Eran las dos de la mañana y hacía frío.

Faltaban apenas cien kilómetros para llegar a Jakarta, y pasar la noche a la intemperie, sin abrigo, no era la mejor opción.

Les agradecimos enormemente por la ayuda, pero queríamos seguir viaje, pararnos abajo de un foco en la ruta y rogar porque uno de los tantos camiones que estaban pasando en ese momento fueran hasta Jakarta, pero de ninguna manera nos quisieron dejar ir, alegando que era de noche y peligroso.

Nos prometieron seguir a las seis de la mañana y tuvimos que aceptar, en parte para no romperles el corazón, porque estaban preocupados de verdad, realmente nos habían ayudado un montón.

Lo único que podía pasarnos era que se pusieran de acuerdo entre todos los camioneros que andaban a la vuelta para hacer realidad la película que se nos había hecho en la cabeza.

Enfilamos para el quiosquito que estaba bien iluminado, tenía mesas y además vendían café -un poroto para el quisquito-, nos tapamos con las toallas y empezamos la vigilia y la cacería de mosquitos.

A las seis en punto resucitaron los camioneros.
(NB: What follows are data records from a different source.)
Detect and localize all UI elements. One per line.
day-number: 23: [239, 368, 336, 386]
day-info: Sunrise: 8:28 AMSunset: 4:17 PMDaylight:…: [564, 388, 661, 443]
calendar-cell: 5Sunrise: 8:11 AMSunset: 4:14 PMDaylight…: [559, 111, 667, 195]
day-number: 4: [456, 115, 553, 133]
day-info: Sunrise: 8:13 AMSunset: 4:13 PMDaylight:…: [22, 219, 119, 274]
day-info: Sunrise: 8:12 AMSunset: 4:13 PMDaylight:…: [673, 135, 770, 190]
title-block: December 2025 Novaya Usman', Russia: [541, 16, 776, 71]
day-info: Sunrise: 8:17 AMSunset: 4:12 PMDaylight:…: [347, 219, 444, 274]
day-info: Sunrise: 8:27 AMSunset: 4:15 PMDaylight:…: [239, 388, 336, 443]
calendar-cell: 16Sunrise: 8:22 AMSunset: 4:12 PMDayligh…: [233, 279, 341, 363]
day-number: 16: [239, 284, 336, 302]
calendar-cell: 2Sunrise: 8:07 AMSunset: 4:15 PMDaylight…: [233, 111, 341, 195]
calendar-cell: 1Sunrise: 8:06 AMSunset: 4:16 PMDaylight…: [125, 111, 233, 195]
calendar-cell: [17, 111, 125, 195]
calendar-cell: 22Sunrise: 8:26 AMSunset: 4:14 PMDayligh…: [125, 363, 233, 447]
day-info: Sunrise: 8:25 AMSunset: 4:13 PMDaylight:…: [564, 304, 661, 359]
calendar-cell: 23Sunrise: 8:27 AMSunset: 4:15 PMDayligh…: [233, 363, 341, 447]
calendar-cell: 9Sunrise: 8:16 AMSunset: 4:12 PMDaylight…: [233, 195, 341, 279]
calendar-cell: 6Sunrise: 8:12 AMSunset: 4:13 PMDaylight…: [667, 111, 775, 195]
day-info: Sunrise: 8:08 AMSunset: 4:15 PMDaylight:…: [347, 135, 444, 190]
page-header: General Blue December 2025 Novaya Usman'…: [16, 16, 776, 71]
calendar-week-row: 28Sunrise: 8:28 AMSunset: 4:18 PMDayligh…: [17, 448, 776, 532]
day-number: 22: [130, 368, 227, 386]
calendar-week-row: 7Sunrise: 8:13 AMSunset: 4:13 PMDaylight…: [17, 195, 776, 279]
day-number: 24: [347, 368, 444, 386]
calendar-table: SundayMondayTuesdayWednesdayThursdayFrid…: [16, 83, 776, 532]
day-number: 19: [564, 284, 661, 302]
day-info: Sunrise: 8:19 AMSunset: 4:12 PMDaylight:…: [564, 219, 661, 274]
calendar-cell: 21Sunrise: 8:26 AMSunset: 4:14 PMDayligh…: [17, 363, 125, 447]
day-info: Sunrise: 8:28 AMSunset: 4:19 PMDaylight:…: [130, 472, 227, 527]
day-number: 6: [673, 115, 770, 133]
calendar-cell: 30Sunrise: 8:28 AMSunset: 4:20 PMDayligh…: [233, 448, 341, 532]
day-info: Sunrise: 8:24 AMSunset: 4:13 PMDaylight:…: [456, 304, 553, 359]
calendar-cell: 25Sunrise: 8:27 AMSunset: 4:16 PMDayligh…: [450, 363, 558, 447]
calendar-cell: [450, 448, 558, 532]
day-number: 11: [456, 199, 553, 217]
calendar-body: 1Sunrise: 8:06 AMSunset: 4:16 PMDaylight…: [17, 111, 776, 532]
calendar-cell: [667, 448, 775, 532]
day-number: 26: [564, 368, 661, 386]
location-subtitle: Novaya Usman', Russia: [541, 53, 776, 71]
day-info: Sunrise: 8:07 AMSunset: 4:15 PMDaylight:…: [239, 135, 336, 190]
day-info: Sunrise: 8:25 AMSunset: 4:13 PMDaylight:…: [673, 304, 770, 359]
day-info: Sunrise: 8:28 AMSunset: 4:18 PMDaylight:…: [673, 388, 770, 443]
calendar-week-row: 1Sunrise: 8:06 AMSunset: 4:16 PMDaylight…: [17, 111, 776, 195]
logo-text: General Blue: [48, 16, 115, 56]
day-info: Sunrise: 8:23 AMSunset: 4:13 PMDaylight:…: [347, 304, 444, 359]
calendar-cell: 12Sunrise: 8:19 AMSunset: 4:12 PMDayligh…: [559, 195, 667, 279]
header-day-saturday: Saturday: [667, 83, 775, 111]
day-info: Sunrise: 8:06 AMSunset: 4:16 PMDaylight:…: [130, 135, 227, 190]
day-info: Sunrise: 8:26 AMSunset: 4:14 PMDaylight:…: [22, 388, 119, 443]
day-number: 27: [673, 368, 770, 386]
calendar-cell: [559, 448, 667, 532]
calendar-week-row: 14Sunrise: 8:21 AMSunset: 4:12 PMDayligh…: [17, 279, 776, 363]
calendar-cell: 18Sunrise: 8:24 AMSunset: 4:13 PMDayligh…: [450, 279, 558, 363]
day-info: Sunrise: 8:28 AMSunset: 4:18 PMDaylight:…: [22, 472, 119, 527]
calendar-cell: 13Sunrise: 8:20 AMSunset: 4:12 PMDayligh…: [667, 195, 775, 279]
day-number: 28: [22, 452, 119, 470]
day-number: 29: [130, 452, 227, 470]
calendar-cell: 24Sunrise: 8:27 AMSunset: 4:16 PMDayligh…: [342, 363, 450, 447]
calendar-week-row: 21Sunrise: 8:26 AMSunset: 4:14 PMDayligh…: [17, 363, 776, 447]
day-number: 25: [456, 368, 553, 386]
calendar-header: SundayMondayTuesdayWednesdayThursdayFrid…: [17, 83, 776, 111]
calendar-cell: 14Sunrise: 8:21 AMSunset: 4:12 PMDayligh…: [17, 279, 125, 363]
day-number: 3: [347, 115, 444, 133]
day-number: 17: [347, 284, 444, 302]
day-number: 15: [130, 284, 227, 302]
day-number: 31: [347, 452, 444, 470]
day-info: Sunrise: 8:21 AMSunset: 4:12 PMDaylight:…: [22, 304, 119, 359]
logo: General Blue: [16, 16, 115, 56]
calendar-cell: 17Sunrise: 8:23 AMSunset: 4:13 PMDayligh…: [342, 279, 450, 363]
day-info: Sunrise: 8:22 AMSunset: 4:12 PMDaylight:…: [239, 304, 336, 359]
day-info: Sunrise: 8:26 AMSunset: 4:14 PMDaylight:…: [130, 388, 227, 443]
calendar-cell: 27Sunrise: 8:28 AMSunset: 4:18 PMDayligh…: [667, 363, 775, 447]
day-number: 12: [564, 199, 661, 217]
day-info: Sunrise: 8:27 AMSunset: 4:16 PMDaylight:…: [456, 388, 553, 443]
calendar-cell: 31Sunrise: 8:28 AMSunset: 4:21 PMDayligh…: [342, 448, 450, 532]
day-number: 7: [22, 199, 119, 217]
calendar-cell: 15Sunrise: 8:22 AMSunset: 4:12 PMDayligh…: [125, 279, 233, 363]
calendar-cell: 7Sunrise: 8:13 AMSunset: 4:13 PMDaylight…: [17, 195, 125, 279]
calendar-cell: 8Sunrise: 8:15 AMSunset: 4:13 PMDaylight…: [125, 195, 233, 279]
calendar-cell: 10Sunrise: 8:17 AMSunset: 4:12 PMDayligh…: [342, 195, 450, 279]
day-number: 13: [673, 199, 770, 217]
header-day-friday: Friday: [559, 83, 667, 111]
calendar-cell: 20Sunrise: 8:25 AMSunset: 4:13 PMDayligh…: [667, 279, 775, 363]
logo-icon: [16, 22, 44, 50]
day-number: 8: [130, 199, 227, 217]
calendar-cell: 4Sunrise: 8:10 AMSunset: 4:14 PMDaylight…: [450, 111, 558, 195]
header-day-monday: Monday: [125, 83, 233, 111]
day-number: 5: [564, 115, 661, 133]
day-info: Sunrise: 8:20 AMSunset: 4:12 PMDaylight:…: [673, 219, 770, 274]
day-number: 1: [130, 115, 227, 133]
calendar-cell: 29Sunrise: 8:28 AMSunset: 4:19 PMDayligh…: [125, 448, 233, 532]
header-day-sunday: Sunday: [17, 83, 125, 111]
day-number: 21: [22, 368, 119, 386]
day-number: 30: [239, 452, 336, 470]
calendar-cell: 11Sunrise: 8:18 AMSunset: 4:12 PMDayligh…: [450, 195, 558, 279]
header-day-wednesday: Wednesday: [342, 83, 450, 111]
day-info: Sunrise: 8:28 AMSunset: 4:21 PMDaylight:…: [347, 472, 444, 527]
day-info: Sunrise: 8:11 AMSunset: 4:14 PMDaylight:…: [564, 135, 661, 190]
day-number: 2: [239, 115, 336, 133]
Todos.

Algunos salían de ducharse, otros desayunaban y la mayoría se iba.

Nos llamaron los que nos llevaban a nosotros, acomodamos las cosas y el camión arrancó.
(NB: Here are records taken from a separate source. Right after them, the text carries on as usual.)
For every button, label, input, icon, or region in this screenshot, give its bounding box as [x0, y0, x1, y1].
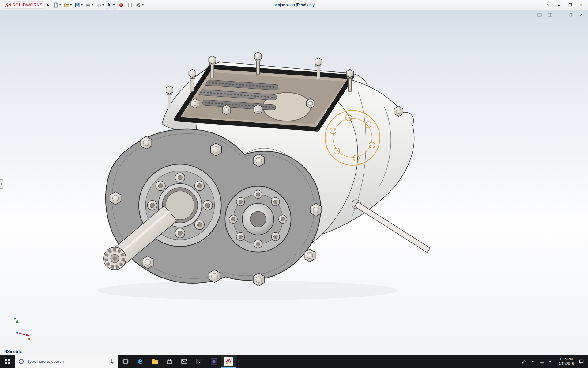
print-button[interactable]: [85, 1, 94, 9]
document-restore-button[interactable]: [568, 12, 573, 17]
mail-button[interactable]: [177, 355, 192, 368]
solidworks-window: ƷS SOLID WORKS ▶: [0, 0, 588, 368]
store-bag-icon: [166, 358, 173, 365]
triad-x-label: X: [28, 337, 31, 341]
dropdown-arrow-icon[interactable]: [59, 4, 61, 6]
minimize-button[interactable]: –: [554, 1, 565, 9]
document-title: menjac sklop [Read-only]: [273, 3, 315, 7]
terminal-button[interactable]: [192, 355, 206, 368]
network-icon[interactable]: [537, 355, 547, 368]
mail-envelope-icon: [181, 358, 188, 365]
pane-left-icon[interactable]: [537, 12, 542, 17]
save-button[interactable]: [74, 1, 84, 9]
dropdown-arrow-icon[interactable]: [92, 4, 93, 6]
menu-expander-arrow[interactable]: ▶: [47, 3, 49, 6]
windows-logo-icon: [5, 359, 10, 364]
new-document-button[interactable]: [52, 1, 62, 9]
select-cursor-icon: [107, 2, 112, 7]
select-tool-button[interactable]: [106, 1, 116, 9]
edge-button[interactable]: e: [133, 355, 148, 368]
gearbox-3d-model[interactable]: [0, 10, 588, 355]
undo-icon: [96, 2, 101, 8]
clock-date: 7/11/2018: [559, 362, 574, 366]
file-explorer-icon: [151, 358, 159, 365]
dassault-ds-icon: ƷS: [5, 2, 11, 8]
window-controls: ? – ×: [543, 1, 587, 9]
feature-panel-flyout-tab[interactable]: [0, 179, 3, 189]
document-window-controls: – ×: [537, 12, 584, 17]
new-document-icon: [53, 2, 58, 8]
titlebar: ƷS SOLID WORKS ▶: [0, 0, 588, 10]
quick-access-toolbar: [52, 1, 145, 9]
store-button[interactable]: [162, 355, 177, 368]
dropdown-arrow-icon[interactable]: [70, 4, 72, 6]
task-view-icon: [123, 358, 129, 365]
volume-icon[interactable]: [547, 355, 556, 368]
taskbar-clock[interactable]: 1:03 PM 7/11/2018: [556, 355, 577, 368]
orientation-triad-icon: Y X: [6, 315, 33, 342]
solidworks-2017-icon: SW 2017: [224, 357, 233, 366]
clock-time: 1:03 PM: [560, 357, 573, 362]
edge-icon: e: [138, 357, 142, 366]
dropdown-arrow-icon[interactable]: [102, 4, 104, 6]
show-desktop-button[interactable]: [586, 355, 588, 368]
document-minimize-button[interactable]: –: [558, 12, 563, 17]
dropdown-arrow-icon[interactable]: [142, 4, 144, 6]
maximize-button[interactable]: [565, 1, 576, 9]
search-input[interactable]: [15, 355, 118, 368]
open-button[interactable]: [63, 1, 73, 9]
start-button[interactable]: [0, 355, 15, 368]
help-button[interactable]: ?: [543, 1, 554, 9]
hidden-icons-chevron[interactable]: [528, 355, 537, 368]
terminal-icon: [196, 358, 203, 365]
save-floppy-icon: [75, 2, 80, 8]
file-properties-button[interactable]: [126, 1, 134, 9]
cortana-icon: [18, 358, 24, 365]
appearance-button[interactable]: [117, 1, 125, 9]
brand-solid-text: SOLID: [12, 2, 26, 7]
dropdown-arrow-icon[interactable]: [81, 4, 83, 6]
action-center-icon[interactable]: [577, 355, 586, 368]
appearance-sphere-icon: [119, 3, 123, 7]
options-button[interactable]: [135, 1, 145, 9]
undo-button[interactable]: [95, 1, 105, 9]
graphics-area: – × Y X *Dimetric: [0, 10, 588, 355]
windows-taskbar: e SW 2017: [0, 355, 588, 368]
brand-works-text: WORKS: [26, 2, 43, 7]
task-view-button[interactable]: [118, 355, 133, 368]
dropdown-arrow-icon[interactable]: [113, 4, 115, 6]
purple-app-button[interactable]: [206, 355, 221, 368]
triad-y-label: Y: [14, 317, 16, 321]
restore-icon: [568, 3, 572, 7]
gear-icon: [136, 2, 141, 8]
document-close-button[interactable]: ×: [579, 12, 584, 17]
file-explorer-button[interactable]: [148, 355, 162, 368]
view-orientation-label: *Dimetric: [4, 349, 22, 354]
solidworks-logo: ƷS SOLID WORKS: [3, 1, 45, 9]
close-button[interactable]: ×: [576, 1, 587, 9]
taskbar-search: [15, 355, 118, 368]
print-icon: [85, 2, 91, 8]
open-folder-icon: [64, 2, 69, 8]
purple-app-icon: [210, 358, 217, 365]
microphone-icon[interactable]: [110, 359, 115, 364]
file-properties-icon: [127, 2, 133, 8]
solidworks-2017-button[interactable]: SW 2017: [221, 355, 236, 368]
pen-tray-icon[interactable]: [519, 355, 528, 368]
pane-right-icon[interactable]: [548, 12, 552, 17]
system-tray: 1:03 PM 7/11/2018: [519, 355, 588, 368]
Nos pidieron perdón por habernos hecho esperarlos cuatro horas afuera, pero era porque no querían dejarnos ir de madrugada.

Visto y considerando que ningún camionero peludo, fornido, tatuado y con camisa escocesa quiso hacer uso de masa muscular ni de la organización con colegas para aprovecharse de dos bules desmerecidos cagados de frío, y que todo lo que nos habían dicho, desde el primer muchacho que nos llevó, hasta los dos con los que veníamos viajando, era pura y exclusivamente la verdad, descubrimos que otra vez habíamos sido presa de nuestra paranoia.
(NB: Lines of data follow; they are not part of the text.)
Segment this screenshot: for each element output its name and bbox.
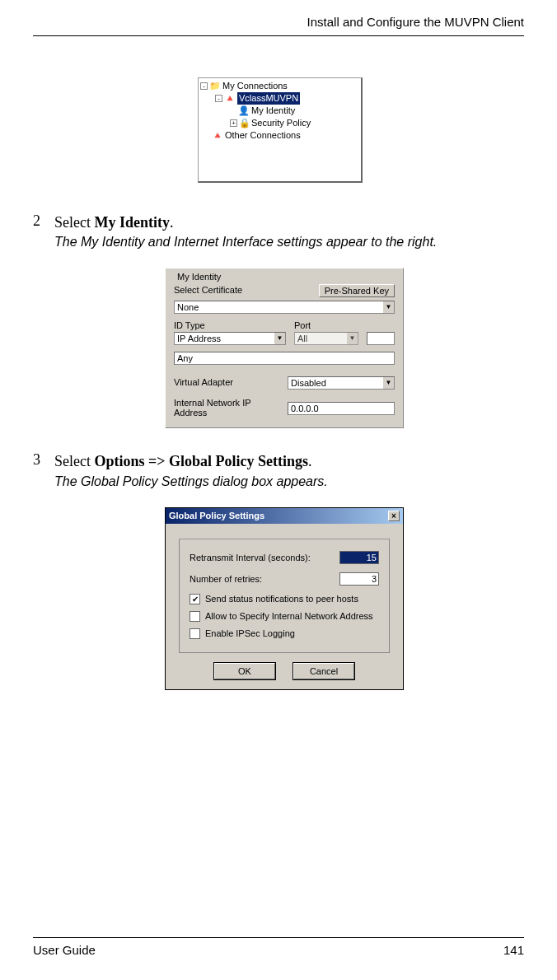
my-identity-panel: My Identity Select Certificate Pre-Share… xyxy=(165,268,404,428)
cb-ipsec-label: Enable IPSec Logging xyxy=(205,628,295,638)
page-footer: User Guide 141 xyxy=(33,937,524,957)
tree-identity-label: My Identity xyxy=(251,105,295,117)
internal-ip-label: Internal Network IP Address xyxy=(174,398,279,418)
id-type-select[interactable]: IP Address ▼ xyxy=(174,332,286,345)
port-number-input[interactable] xyxy=(367,332,395,345)
cb-status-label: Send status notifications to peer hosts xyxy=(205,594,358,604)
step-number: 2 xyxy=(33,212,54,263)
dialog-group: Retransmit Interval (seconds): 15 Number… xyxy=(179,539,390,653)
tree-selected-label: VclassMUVPN xyxy=(237,92,300,105)
connection-icon: 🔺 xyxy=(212,129,223,142)
dropdown-arrow-icon: ▼ xyxy=(382,377,394,389)
dialog-title: Global Policy Settings xyxy=(169,511,264,520)
text: Select xyxy=(54,214,94,231)
dialog-titlebar: Global Policy Settings × xyxy=(166,508,403,524)
text: Select xyxy=(54,453,94,469)
port-label: Port xyxy=(294,320,358,330)
cb-allow-label: Allow to Specify Internal Network Addres… xyxy=(205,611,373,621)
chapter-title: Install and Configure the MUVPN Client xyxy=(307,15,524,29)
retransmit-input[interactable]: 15 xyxy=(339,551,379,564)
tree-security-label: Security Policy xyxy=(251,117,311,129)
collapse-icon[interactable]: - xyxy=(200,82,208,90)
cancel-button[interactable]: Cancel xyxy=(293,663,354,679)
close-icon[interactable]: × xyxy=(388,511,400,521)
panel-legend: My Identity xyxy=(177,272,395,282)
any-input[interactable] xyxy=(174,352,395,365)
step-instruction: Select Options => Global Policy Settings… xyxy=(54,451,524,471)
tree-item-identity[interactable]: 👤 My Identity xyxy=(200,105,359,117)
retransmit-label: Retransmit Interval (seconds): xyxy=(190,553,311,562)
checkbox-icon[interactable]: ✔ xyxy=(190,594,200,604)
arrow-text: => xyxy=(145,453,170,469)
pre-shared-key-button[interactable]: Pre-Shared Key xyxy=(319,284,395,297)
virtual-adapter-select[interactable]: Disabled ▼ xyxy=(288,376,395,390)
bold-text: My Identity xyxy=(94,214,170,231)
tree-root-label: My Connections xyxy=(222,80,288,92)
tree-item-selected[interactable]: - 🔺 VclassMUVPN xyxy=(200,92,359,105)
step-number: 3 xyxy=(33,451,54,502)
id-type-value: IP Address xyxy=(175,333,274,344)
lock-icon: 🔒 xyxy=(239,117,250,129)
dropdown-arrow-icon: ▼ xyxy=(274,333,285,344)
certificate-value: None xyxy=(175,301,382,313)
connections-tree: - 📁 My Connections - 🔺 VclassMUVPN 👤 My … xyxy=(198,77,363,183)
certificate-select[interactable]: None ▼ xyxy=(174,301,395,314)
connection-icon: 🔺 xyxy=(224,92,236,105)
checkbox-icon[interactable] xyxy=(190,611,200,622)
text: . xyxy=(308,453,312,469)
virtual-adapter-label: Virtual Adapter xyxy=(174,377,279,387)
select-cert-label: Select Certificate xyxy=(174,285,242,295)
step-instruction: Select My Identity. xyxy=(54,212,524,232)
ok-button[interactable]: OK xyxy=(214,663,275,679)
step-2: 2 Select My Identity. The My Identity an… xyxy=(33,212,524,263)
text: . xyxy=(170,214,174,231)
page-header: Install and Configure the MUVPN Client xyxy=(33,0,524,36)
bold-text: Global Policy Settings xyxy=(169,453,308,469)
dropdown-arrow-icon: ▼ xyxy=(346,333,358,344)
tree-item-security[interactable]: + 🔒 Security Policy xyxy=(200,117,359,129)
footer-left: User Guide xyxy=(33,943,96,957)
folder-icon: 📁 xyxy=(209,80,221,92)
checkbox-row[interactable]: Enable IPSec Logging xyxy=(190,628,379,639)
dropdown-arrow-icon: ▼ xyxy=(382,301,394,313)
checkbox-row[interactable]: Allow to Specify Internal Network Addres… xyxy=(190,611,379,622)
collapse-icon[interactable]: - xyxy=(215,95,222,102)
tree-other-label: Other Connections xyxy=(225,129,301,142)
step-3: 3 Select Options => Global Policy Settin… xyxy=(33,451,524,502)
tree-item-other[interactable]: 🔺 Other Connections xyxy=(200,129,359,142)
checkbox-row[interactable]: ✔ Send status notifications to peer host… xyxy=(190,594,379,604)
step-result: The My Identity and Internet Interface s… xyxy=(54,235,524,250)
retries-label: Number of retries: xyxy=(190,574,262,584)
page-number: 141 xyxy=(503,943,524,957)
expand-icon[interactable]: + xyxy=(230,119,237,127)
internal-ip-input[interactable] xyxy=(288,402,395,415)
bold-text: Options xyxy=(94,453,144,469)
virtual-adapter-value: Disabled xyxy=(288,377,382,389)
checkbox-icon[interactable] xyxy=(190,628,200,639)
id-type-label: ID Type xyxy=(174,320,286,330)
identity-icon: 👤 xyxy=(238,105,250,117)
tree-root[interactable]: - 📁 My Connections xyxy=(200,80,359,92)
port-select: All ▼ xyxy=(294,332,358,345)
global-policy-dialog: Global Policy Settings × Retransmit Inte… xyxy=(165,507,404,690)
retries-input[interactable]: 3 xyxy=(339,572,379,586)
step-result: The Global Policy Settings dialog box ap… xyxy=(54,474,524,489)
port-value: All xyxy=(295,333,346,344)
A las nueve de la mañana estábamos en Jakarta, con veinticuatro hermosas horas libres a nuestra disposición antes de dejar Indonesia.

Nos saludamos como de toda la vida, agradeciendo con el alma en la mano tanta generosidad e intercambiamos números de teléfono.

Después de siete meses seguimos en contacto.

Aunque por cuestiones técnicas de nuestros lenguajes no sepamos pronunciar bien nuestros nombres.

Otra vez no nos habían robado, ni pegado, ni descuartizado con una llave francesa.

Otra vez un grupo de personas nos había ayudado, otra vez sin pedir nada a cambio.

Otra vez desconfiamos, pero aún así nos arriesgamos a seguir, a merced de lo que pudiera pasar, en parte porque un ómnibus, o un hostel o un taxi tampoco nos da la certeza inexorable de que estamos a salvo.

En parte porque a pesar de las circunstancias, todos los probabilidades negativas surgieron siempre desde nuestra mente, porque si hubiésemos visto realmente el peligro como algo inminente, algo en nosotros, no sé qué, eso que te avisa que no podés seguir porque hay una amenaza real, nos habría pegado un tiquiñazo atrás de la oreja para que demos un paso al costado.

No es que queramos justificar nuestra paranoia, o quizá si.

Pero venimos condicionados con que en el mundo pasan cosas feas, y pasan, con que en el mundo hay gente mala, y la hay, pero también hay tantas cosas lindas, tanta gente que todavía confía en un desconocido, que lo ayuda porque lo puede hacer y no por lograr un beneficio.

Afortunadamente nos han pasado más cosas de las lindas que de las feas, y afortunadamente las feas no han sido tan graves.

Todavía podemos confiar.

Y gracias a eso hemos aprendido a ser más tolerantes y más abiertos con las diferencias de los demás, que al final nos terminan uniendo.

Y a ser más pacientes, a mirar un poquito más a nuestro alrededor y no tanto la hora.

*lo último por obligación viajando en un camión con ladrillos.